What to work on: Your task is to transcribe the lines from the start of the data below through the line containing "competitors in the", inclusive, exactly as they stand and without the pictures.

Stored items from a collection

--- --- ---

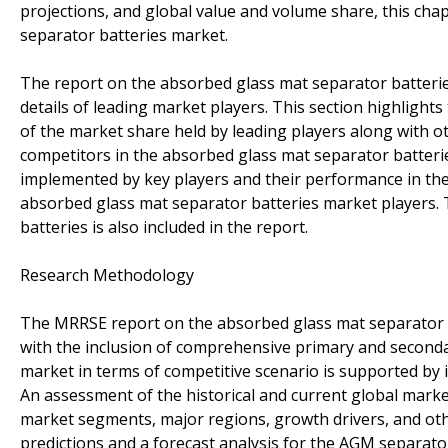
projections, and global value and volume share, this chap
separator batteries market.
The report on the absorbed glass mat separator batteries
details of leading market players. This section highlight
of the market share held by leading players along with 
competitors in the absorbed glass mat separator batteri
implemented by key players and their performance in the
absorbed glass mat separator batteries market players. 
batteries is also included in the report.
Research Methodology
The MRRSE report on the absorbed glass mat separator ba
with the inclusion of comprehensive primary and second
market in terms of competitive scenario is supported by in
An assessment of the historical and current global marke
market segments, major regions, growth drivers, and othe
predictions and a forecast analysis for the AGM separat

--- --- ---

Answer section:
projections, and global value and volume share, this chap
separator batteries market.
The report on the absorbed glass mat separator batteries
details of leading market players. This section highlight
of the market share held by leading players along with 
competitors in the absorbed glass mat separator batteri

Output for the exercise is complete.